Dancing Smart: Using the Power of Positive Psychology

Dance Smart

Written by DeAnne Boegli, owner BHF Dance Academy

 

Positive psychology stories have been hitting the news and bookshelves in droves recently. Experts recommend thinking positive thoughts to get a positive outcome. But this is not a new concept; motivational speakers have been pitching the power of positive thinking to audiences for years. Why is it getting mainstream attention now?

 

A positive attitude can make a difference between struggling with a challenge and tackling it head on. Without confidence, we cannot make good things happen. We live in a world of change, and adapting to change takes confidence. Today, more than ever, we need to think positive.

 

How does this impact dance teachers? In college I majored in psychology and journalism. My goal was to become a public relations professional, and I’ve accomplished that. But I needed to listen to my creative voice, so I started a dance school. Like most dance teachers, I’ve been promoting self-confidence for years. We tackle a common fear—of public performance or public speaking—every year, recital after recital. I’ve always prided myself on preparing young students for their first performance, which is critical to long-term success. Training students to feel an adrenaline rush rather than fear (and to use it to perform their best) is so important. We give them a huge gift: freedom from fear. After a positive stage experience their self-confidence starts to grow and they can’t wait to get back up there.

 

At my school we are all about self-confidence. It’s my goal. Our tag line is “Life is a Stage. Start Dancing™.” And I mean this. I want to raise confident young students with great attitudes. Sure, if we grow some amazing dancers along the way I’ll consider it a great success, but it won’t be my crowning achievement. Seeing a successful person with exceptional confidence in everyday life will be my reward.

 

We put a twist on the reverence tradition. We state our reverence verbally, and through the years the kids have added their own choreography to it from time to time. At the end of each class we say, “I’m Smart. I’m Strong and I Love to Dance! ™.” For five years my students have been repeating this—and they believe it. (And so do their parents.) Go ahead—say it to yourself out loud: “I’m smart. I’m strong and I love to dance.” Doesn’t that make you feel good? That is positive psychology in the works. Repetitive self-affirmation is good for your soul.

 

At first, some of the young girls couldn’t say it because they didn’t believe it.

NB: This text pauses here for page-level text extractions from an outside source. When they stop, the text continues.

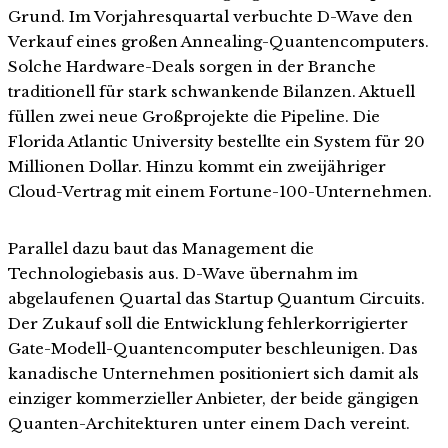
Grund. Im Vorjahresquartal verbuchte D-Wave den
Verkauf eines großen Annealing-Quantencomputers.
Solche Hardware-Deals sorgen in der Branche
traditionell für stark schwankende Bilanzen. Aktuell
füllen zwei neue Großprojekte die Pipeline. Die
Florida Atlantic University bestellte ein System für 20
Millionen Dollar. Hinzu kommt ein zweijähriger
Cloud-Vertrag mit einem Fortune-100-Unternehmen.
Parallel dazu baut das Management die
Technologiebasis aus. D-Wave übernahm im
abgelaufenen Quartal das Startup Quantum Circuits.
Der Zukauf soll die Entwicklung fehlerkorrigierter
Gate-Modell-Quantencomputer beschleunigen. Das
kanadische Unternehmen positioniert sich damit als
einziger kommerzieller Anbieter, der beide gängigen
Quanten-Architekturen unter einem Dach vereint.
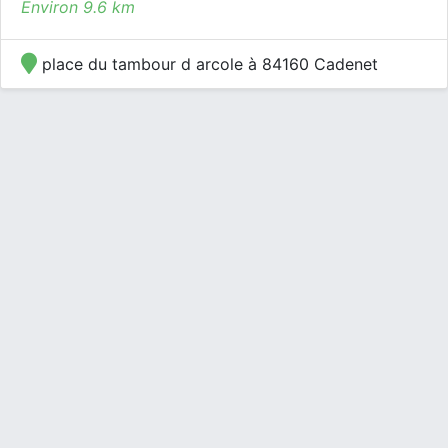
Environ 9.6 km
place du tambour d arcole à 84160 Cadenet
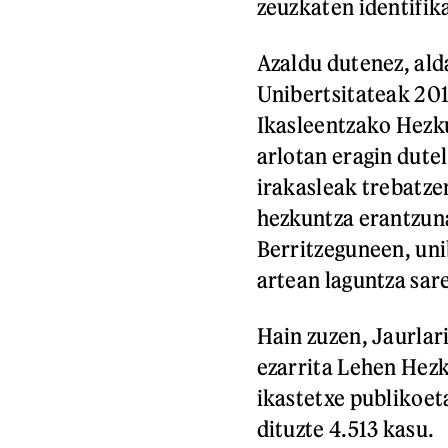
zeuzkaten identifika
Azaldu dutenez, ald
Unibertsitateak 20
Ikasleentzako Hezk
arlotan eragin dute
irakasleak trebatze
hezkuntza erantzuna
Berritzeguneen, uni
artean laguntza sar
Hain zuzen, Jaurlar
ezarrita Lehen Hezk
ikastetxe publikoet
dituzte 4.513 kasu.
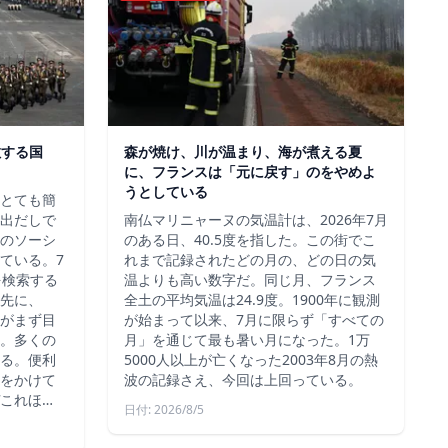
散する国
森が焼け、川が温まり、海が煮える夏
に、フランスは「元に戻す」のをやめよ
うとしている
、とても簡
出だしで
南仏マリニャーヌの気温計は、2026年7月
のソーシ
のある日、40.5度を指した。この街でこ
ている。7
れまで記録されたどの月の、どの日の気
を検索する
温よりも高い数字だ。同じ月、フランス
先に、
全土の平均気温は24.9度。1900年に観測
約がまず目
が始まって以来、7月に限らず「すべての
。多くの
月」を通じて最も暑い月になった。1万
る。便利
5000人以上が亡くなった2003年8月の熱
をかけて
波の記録さえ、今回は上回っている。
これほ…
日付: 2026/8/5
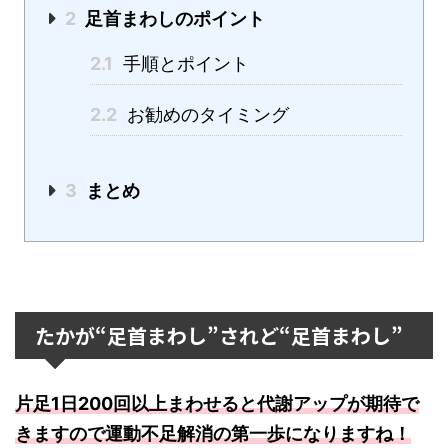
2
足首まわしのポイント
2.1
手順とポイント
2.2
お勧めのタイミング
3
まとめ
たかが“足首まわし”されど“足首まわし”
片足1日200回以上まわせると代謝アップが期待で
きますので運動不足解消の第一歩になりますね！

I would have them stand in front of the mirror and tell themselves, “I’m smart. I’m strong and I love to dance.” Some couldn’t look themselves in the eye. It was a sad moment for me, but it made me even more dedicated to this activity. If no one else in their life was going to tell them they were smart and strong, then I wanted to teach them how to tell it to themselves. I had a good laugh when the senior class took artistic license with our statement, chanting, “I’m hot, I’m tired and I want to go home!” with a few giggles. I had to admire their creativity.

 

Before each recital, while the kids are anxiously waiting, I shout, “I’m going out now to open the curtain for you. Let me hear it!” Then voices say in unison, “I’m smart. I’m strong and I love to dance!” From the youngest to the oldest, they all say it together. I get goose bumps each time. It calms them down and equalizes them. They are a team, even though some of them have never met. They are in control of their emotions. They are building self-awareness.

 

Some of my staff doubted this technique’s effectiveness until they saw it in action. They are believers today. And we even say it at the end of our final performance, as a way to say goodbye until the next season starts.

 

Find your own statement. Say what comes naturally and fits with your teaching style. I’m confident you will find success. As it becomes part of your brand, it will help differentiate your school from your competitors. Drill it in over time, until it’s something that they will remember when they are 40. “I’m smart. I’m strong and I love to dance!” It’s fun. Try it.